## EXERCISE BRIEF
Only the lines containing "dieser" should appear in the answer, copied from the listing below.

## THE INPUT
______

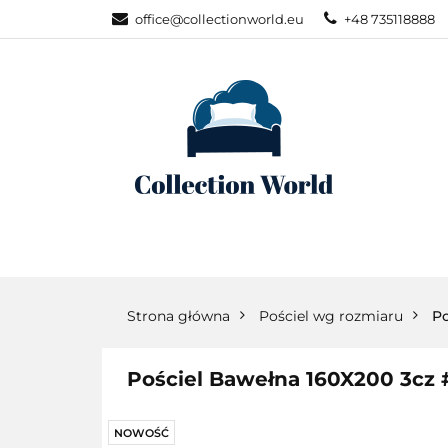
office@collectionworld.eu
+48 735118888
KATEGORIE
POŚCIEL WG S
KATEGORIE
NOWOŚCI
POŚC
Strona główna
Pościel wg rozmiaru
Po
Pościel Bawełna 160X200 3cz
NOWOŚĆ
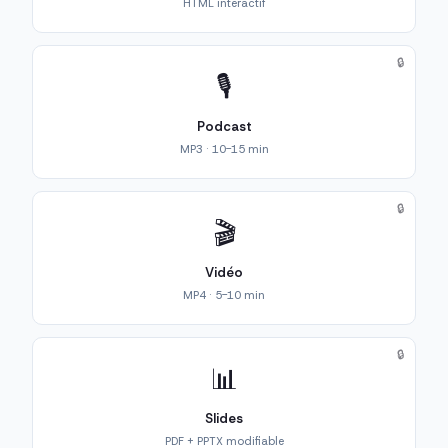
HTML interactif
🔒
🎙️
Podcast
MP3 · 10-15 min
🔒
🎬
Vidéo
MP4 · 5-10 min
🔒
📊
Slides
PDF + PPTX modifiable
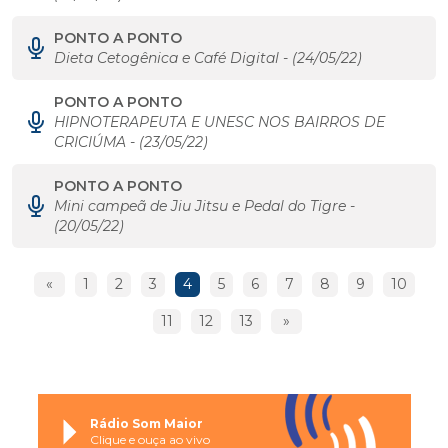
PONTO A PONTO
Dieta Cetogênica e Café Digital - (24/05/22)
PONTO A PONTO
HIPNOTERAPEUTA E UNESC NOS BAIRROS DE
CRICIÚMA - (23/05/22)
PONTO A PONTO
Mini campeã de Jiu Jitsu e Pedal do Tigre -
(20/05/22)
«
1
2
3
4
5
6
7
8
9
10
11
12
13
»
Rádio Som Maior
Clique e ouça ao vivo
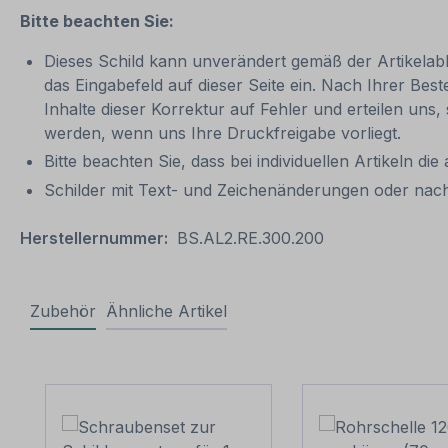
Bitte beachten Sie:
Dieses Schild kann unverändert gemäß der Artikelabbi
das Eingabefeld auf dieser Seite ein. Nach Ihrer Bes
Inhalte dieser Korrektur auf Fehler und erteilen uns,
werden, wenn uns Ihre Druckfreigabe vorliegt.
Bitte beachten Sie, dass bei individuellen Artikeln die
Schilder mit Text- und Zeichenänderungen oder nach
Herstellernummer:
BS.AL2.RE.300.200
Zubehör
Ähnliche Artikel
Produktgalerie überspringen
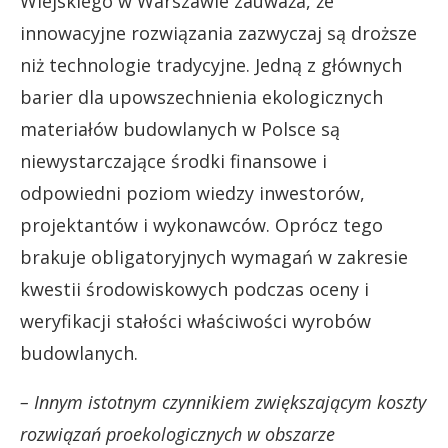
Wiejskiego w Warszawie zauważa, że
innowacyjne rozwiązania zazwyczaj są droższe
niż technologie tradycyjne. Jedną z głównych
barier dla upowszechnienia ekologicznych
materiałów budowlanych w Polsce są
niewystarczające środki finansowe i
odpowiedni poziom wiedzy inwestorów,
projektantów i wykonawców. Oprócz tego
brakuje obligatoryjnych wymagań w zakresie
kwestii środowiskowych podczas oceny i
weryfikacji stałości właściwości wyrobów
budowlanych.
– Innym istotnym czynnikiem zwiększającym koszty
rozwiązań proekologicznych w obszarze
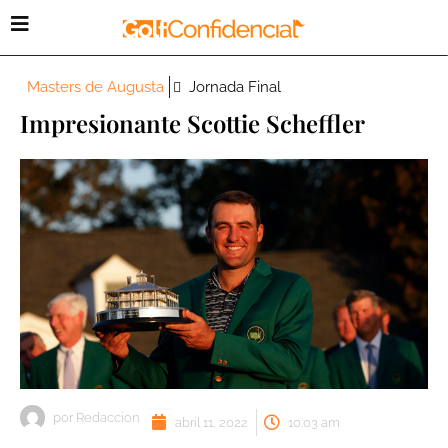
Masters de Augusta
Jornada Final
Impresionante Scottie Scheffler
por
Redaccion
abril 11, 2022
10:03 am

______

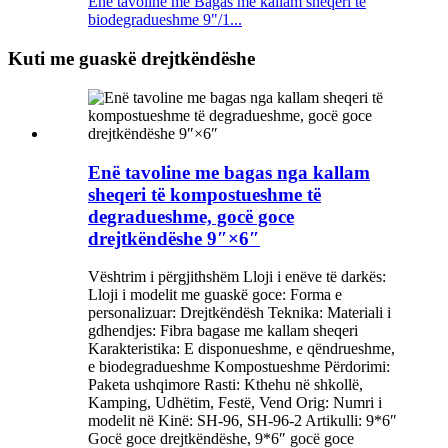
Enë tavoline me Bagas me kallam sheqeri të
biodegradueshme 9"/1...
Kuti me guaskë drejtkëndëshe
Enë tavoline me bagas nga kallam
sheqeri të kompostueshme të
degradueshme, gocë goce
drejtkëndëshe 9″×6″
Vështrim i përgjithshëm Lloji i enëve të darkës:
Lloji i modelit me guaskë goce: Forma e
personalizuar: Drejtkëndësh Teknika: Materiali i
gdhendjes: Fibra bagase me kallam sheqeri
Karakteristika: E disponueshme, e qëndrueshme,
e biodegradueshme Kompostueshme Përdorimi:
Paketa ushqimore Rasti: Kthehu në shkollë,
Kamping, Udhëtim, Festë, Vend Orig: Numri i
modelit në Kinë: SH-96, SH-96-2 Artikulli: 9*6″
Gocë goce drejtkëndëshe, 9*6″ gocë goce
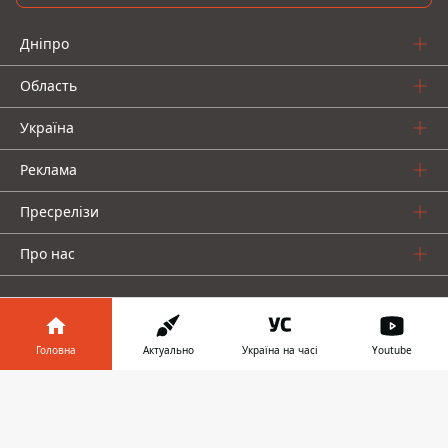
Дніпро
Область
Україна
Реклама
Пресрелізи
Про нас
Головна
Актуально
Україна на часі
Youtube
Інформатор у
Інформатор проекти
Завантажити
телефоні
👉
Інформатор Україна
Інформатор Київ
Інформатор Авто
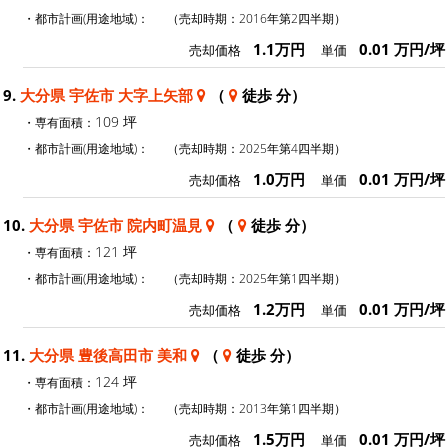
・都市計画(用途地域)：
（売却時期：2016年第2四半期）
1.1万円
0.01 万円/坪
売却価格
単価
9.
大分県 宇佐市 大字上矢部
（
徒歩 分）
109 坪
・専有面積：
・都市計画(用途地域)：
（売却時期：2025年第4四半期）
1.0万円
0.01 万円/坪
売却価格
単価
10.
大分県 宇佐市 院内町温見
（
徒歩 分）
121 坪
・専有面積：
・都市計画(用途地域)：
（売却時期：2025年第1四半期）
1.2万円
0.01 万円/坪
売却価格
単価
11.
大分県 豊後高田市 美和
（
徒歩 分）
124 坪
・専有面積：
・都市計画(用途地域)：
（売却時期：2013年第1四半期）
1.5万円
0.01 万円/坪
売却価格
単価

______

## WRITTEN ANSWER
das Eingabefeld auf dieser Seite ein. Nach Ihrer Bes
Inhalte dieser Korrektur auf Fehler und erteilen uns,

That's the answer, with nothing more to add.